Required action: Write out every record again, exactly.

Study material:
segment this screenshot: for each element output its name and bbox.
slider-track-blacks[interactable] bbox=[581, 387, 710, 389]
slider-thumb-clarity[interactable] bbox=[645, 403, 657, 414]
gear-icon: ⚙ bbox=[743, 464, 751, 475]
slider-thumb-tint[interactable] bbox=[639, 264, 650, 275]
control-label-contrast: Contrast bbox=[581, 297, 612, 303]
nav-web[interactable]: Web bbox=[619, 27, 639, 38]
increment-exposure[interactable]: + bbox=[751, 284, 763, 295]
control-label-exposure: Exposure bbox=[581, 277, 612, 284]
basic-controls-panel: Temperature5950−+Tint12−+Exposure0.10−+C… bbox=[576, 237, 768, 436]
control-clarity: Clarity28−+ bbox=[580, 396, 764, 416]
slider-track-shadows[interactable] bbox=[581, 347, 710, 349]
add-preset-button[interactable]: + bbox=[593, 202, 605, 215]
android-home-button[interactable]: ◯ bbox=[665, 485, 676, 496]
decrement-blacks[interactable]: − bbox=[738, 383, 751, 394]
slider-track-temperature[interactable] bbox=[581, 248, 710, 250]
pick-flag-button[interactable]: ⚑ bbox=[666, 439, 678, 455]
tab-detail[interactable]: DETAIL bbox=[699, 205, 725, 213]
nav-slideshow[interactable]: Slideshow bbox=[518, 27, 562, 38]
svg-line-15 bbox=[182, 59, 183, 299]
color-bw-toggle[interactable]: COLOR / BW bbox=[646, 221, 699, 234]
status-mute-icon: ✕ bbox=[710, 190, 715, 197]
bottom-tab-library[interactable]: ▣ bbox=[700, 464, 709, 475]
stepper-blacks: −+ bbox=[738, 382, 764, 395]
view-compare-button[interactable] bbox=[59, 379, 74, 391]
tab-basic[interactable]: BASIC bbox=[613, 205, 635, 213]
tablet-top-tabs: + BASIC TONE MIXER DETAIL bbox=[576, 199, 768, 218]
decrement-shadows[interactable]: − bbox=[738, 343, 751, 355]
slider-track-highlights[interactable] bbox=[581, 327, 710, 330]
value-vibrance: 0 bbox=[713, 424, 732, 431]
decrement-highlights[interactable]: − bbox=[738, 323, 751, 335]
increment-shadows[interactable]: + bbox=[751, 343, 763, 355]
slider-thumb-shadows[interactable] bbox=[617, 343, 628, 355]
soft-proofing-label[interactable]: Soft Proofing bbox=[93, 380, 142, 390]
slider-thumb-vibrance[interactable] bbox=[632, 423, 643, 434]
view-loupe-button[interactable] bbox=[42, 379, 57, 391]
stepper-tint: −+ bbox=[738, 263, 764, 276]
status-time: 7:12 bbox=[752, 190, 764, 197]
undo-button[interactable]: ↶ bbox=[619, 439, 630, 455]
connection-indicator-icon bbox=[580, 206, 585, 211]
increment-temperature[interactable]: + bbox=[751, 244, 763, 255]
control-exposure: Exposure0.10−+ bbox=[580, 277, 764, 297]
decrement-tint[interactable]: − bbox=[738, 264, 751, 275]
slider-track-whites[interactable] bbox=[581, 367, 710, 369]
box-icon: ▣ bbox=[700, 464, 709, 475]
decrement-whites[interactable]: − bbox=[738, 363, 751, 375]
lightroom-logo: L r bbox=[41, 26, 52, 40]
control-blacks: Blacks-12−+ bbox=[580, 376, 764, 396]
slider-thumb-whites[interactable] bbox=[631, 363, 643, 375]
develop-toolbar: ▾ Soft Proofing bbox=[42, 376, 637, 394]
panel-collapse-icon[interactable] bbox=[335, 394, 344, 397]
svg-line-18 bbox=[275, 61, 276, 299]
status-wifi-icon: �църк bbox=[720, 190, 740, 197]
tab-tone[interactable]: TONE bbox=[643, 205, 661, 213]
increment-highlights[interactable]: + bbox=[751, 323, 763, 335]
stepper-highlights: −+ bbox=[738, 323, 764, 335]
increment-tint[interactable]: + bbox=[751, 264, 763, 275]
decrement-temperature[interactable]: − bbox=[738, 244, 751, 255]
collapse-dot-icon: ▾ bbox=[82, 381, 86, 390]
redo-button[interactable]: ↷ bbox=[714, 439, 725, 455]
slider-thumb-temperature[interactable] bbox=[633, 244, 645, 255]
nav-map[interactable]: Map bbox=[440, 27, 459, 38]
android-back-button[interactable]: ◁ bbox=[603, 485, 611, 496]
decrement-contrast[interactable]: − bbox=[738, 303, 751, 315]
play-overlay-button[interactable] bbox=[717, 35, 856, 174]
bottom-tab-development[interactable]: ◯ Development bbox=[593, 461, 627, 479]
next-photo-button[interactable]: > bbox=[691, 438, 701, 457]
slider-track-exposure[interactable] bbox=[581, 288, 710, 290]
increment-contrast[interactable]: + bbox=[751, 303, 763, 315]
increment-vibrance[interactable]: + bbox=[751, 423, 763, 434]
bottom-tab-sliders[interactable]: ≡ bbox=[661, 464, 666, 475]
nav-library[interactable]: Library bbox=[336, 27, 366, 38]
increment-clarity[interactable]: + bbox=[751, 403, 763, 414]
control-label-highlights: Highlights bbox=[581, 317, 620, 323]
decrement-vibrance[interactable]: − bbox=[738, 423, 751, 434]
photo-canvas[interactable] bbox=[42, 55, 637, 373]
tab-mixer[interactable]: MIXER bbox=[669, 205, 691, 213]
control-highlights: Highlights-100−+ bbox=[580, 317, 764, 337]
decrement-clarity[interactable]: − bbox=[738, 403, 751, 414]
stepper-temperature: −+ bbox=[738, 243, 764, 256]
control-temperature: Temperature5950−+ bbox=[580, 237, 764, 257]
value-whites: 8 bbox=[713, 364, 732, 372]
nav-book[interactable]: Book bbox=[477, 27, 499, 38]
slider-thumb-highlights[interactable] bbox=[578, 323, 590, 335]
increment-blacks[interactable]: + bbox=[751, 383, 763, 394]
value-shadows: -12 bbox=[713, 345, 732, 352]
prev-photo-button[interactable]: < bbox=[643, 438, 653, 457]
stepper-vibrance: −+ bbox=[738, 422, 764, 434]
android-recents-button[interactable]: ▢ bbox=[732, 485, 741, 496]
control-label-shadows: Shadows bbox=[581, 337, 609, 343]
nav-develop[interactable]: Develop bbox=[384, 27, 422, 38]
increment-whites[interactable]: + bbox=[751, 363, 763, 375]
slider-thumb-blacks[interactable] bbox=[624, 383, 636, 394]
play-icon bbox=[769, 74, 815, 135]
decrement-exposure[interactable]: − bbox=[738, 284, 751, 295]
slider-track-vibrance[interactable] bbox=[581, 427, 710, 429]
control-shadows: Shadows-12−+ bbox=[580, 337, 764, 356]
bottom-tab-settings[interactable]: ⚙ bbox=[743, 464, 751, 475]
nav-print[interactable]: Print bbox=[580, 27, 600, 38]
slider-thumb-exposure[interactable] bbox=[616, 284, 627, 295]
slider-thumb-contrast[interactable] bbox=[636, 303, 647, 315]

Exercise answer:
segment this screenshot: for each element output its name and bbox.
slider-track-blacks[interactable] bbox=[581, 387, 710, 389]
slider-thumb-clarity[interactable] bbox=[645, 403, 657, 414]
gear-icon: ⚙ bbox=[743, 464, 751, 475]
slider-thumb-tint[interactable] bbox=[639, 264, 650, 275]
control-label-contrast: Contrast bbox=[581, 297, 612, 303]
nav-web[interactable]: Web bbox=[619, 27, 639, 38]
increment-exposure[interactable]: + bbox=[751, 284, 763, 295]
control-label-exposure: Exposure bbox=[581, 277, 612, 284]
basic-controls-panel: Temperature5950−+Tint12−+Exposure0.10−+C… bbox=[576, 237, 768, 436]
control-clarity: Clarity28−+ bbox=[580, 396, 764, 416]
slider-track-shadows[interactable] bbox=[581, 347, 710, 349]
add-preset-button[interactable]: + bbox=[593, 202, 605, 215]
android-home-button[interactable]: ◯ bbox=[665, 485, 676, 496]
decrement-blacks[interactable]: − bbox=[738, 383, 751, 394]
slider-track-temperature[interactable] bbox=[581, 248, 710, 250]
pick-flag-button[interactable]: ⚑ bbox=[666, 439, 678, 455]
tab-detail[interactable]: DETAIL bbox=[699, 205, 725, 213]
nav-slideshow[interactable]: Slideshow bbox=[518, 27, 562, 38]
svg-line-15 bbox=[182, 59, 183, 299]
color-bw-toggle[interactable]: COLOR / BW bbox=[646, 221, 699, 234]
status-mute-icon: ✕ bbox=[710, 190, 715, 197]
bottom-tab-library[interactable]: ▣ bbox=[700, 464, 709, 475]
stepper-blacks: −+ bbox=[738, 382, 764, 395]
view-compare-button[interactable] bbox=[59, 379, 74, 391]
tab-basic[interactable]: BASIC bbox=[613, 205, 635, 213]
tablet-top-tabs: + BASIC TONE MIXER DETAIL bbox=[576, 199, 768, 218]
decrement-shadows[interactable]: − bbox=[738, 343, 751, 355]
slider-track-highlights[interactable] bbox=[581, 327, 710, 330]
value-vibrance: 0 bbox=[713, 424, 732, 431]
decrement-highlights[interactable]: − bbox=[738, 323, 751, 335]
increment-shadows[interactable]: + bbox=[751, 343, 763, 355]
slider-thumb-shadows[interactable] bbox=[617, 343, 628, 355]
soft-proofing-label[interactable]: Soft Proofing bbox=[93, 380, 142, 390]
slider-thumb-vibrance[interactable] bbox=[632, 423, 643, 434]
view-loupe-button[interactable] bbox=[42, 379, 57, 391]
stepper-tint: −+ bbox=[738, 263, 764, 276]
status-time: 7:12 bbox=[752, 190, 764, 197]
undo-button[interactable]: ↶ bbox=[619, 439, 630, 455]
connection-indicator-icon bbox=[580, 206, 585, 211]
increment-temperature[interactable]: + bbox=[751, 244, 763, 255]
control-exposure: Exposure0.10−+ bbox=[580, 277, 764, 297]
decrement-tint[interactable]: − bbox=[738, 264, 751, 275]
slider-track-whites[interactable] bbox=[581, 367, 710, 369]
box-icon: ▣ bbox=[700, 464, 709, 475]
decrement-whites[interactable]: − bbox=[738, 363, 751, 375]
lightroom-logo: L r bbox=[41, 26, 52, 40]
control-blacks: Blacks-12−+ bbox=[580, 376, 764, 396]
slider-thumb-whites[interactable] bbox=[631, 363, 643, 375]
develop-toolbar: ▾ Soft Proofing bbox=[42, 376, 637, 394]
panel-collapse-icon[interactable] bbox=[335, 394, 344, 397]
svg-line-18 bbox=[275, 61, 276, 299]
status-wifi-icon: �църк bbox=[720, 190, 740, 197]
tab-tone[interactable]: TONE bbox=[643, 205, 661, 213]
increment-highlights[interactable]: + bbox=[751, 323, 763, 335]
stepper-highlights: −+ bbox=[738, 323, 764, 335]
increment-tint[interactable]: + bbox=[751, 264, 763, 275]
decrement-temperature[interactable]: − bbox=[738, 244, 751, 255]
collapse-dot-icon: ▾ bbox=[82, 381, 86, 390]
redo-button[interactable]: ↷ bbox=[714, 439, 725, 455]
slider-thumb-temperature[interactable] bbox=[633, 244, 645, 255]
nav-map[interactable]: Map bbox=[440, 27, 459, 38]
android-back-button[interactable]: ◁ bbox=[603, 485, 611, 496]
decrement-contrast[interactable]: − bbox=[738, 303, 751, 315]
play-overlay-button[interactable] bbox=[717, 35, 856, 174]
bottom-tab-development[interactable]: ◯ Development bbox=[593, 461, 627, 479]
next-photo-button[interactable]: > bbox=[691, 438, 701, 457]
slider-track-exposure[interactable] bbox=[581, 288, 710, 290]
increment-contrast[interactable]: + bbox=[751, 303, 763, 315]
increment-vibrance[interactable]: + bbox=[751, 423, 763, 434]
bottom-tab-sliders[interactable]: ≡ bbox=[661, 464, 666, 475]
nav-library[interactable]: Library bbox=[336, 27, 366, 38]
increment-clarity[interactable]: + bbox=[751, 403, 763, 414]
control-label-highlights: Highlights bbox=[581, 317, 620, 323]
decrement-vibrance[interactable]: − bbox=[738, 423, 751, 434]
photo-canvas[interactable] bbox=[42, 55, 637, 373]
tab-mixer[interactable]: MIXER bbox=[669, 205, 691, 213]
control-highlights: Highlights-100−+ bbox=[580, 317, 764, 337]
decrement-clarity[interactable]: − bbox=[738, 403, 751, 414]
stepper-temperature: −+ bbox=[738, 243, 764, 256]
control-temperature: Temperature5950−+ bbox=[580, 237, 764, 257]
value-whites: 8 bbox=[713, 364, 732, 372]
nav-book[interactable]: Book bbox=[477, 27, 499, 38]
slider-thumb-highlights[interactable] bbox=[578, 323, 590, 335]
increment-blacks[interactable]: + bbox=[751, 383, 763, 394]
value-shadows: -12 bbox=[713, 345, 732, 352]
prev-photo-button[interactable]: < bbox=[643, 438, 653, 457]
stepper-vibrance: −+ bbox=[738, 422, 764, 434]
android-recents-button[interactable]: ▢ bbox=[732, 485, 741, 496]
control-label-shadows: Shadows bbox=[581, 337, 609, 343]
nav-develop[interactable]: Develop bbox=[384, 27, 422, 38]
increment-whites[interactable]: + bbox=[751, 363, 763, 375]
slider-thumb-blacks[interactable] bbox=[624, 383, 636, 394]
play-icon bbox=[769, 74, 815, 135]
decrement-exposure[interactable]: − bbox=[738, 284, 751, 295]
slider-track-vibrance[interactable] bbox=[581, 427, 710, 429]
control-shadows: Shadows-12−+ bbox=[580, 337, 764, 356]
bottom-tab-settings[interactable]: ⚙ bbox=[743, 464, 751, 475]
nav-print[interactable]: Print bbox=[580, 27, 600, 38]
slider-thumb-exposure[interactable] bbox=[616, 284, 627, 295]
slider-thumb-contrast[interactable] bbox=[636, 303, 647, 315]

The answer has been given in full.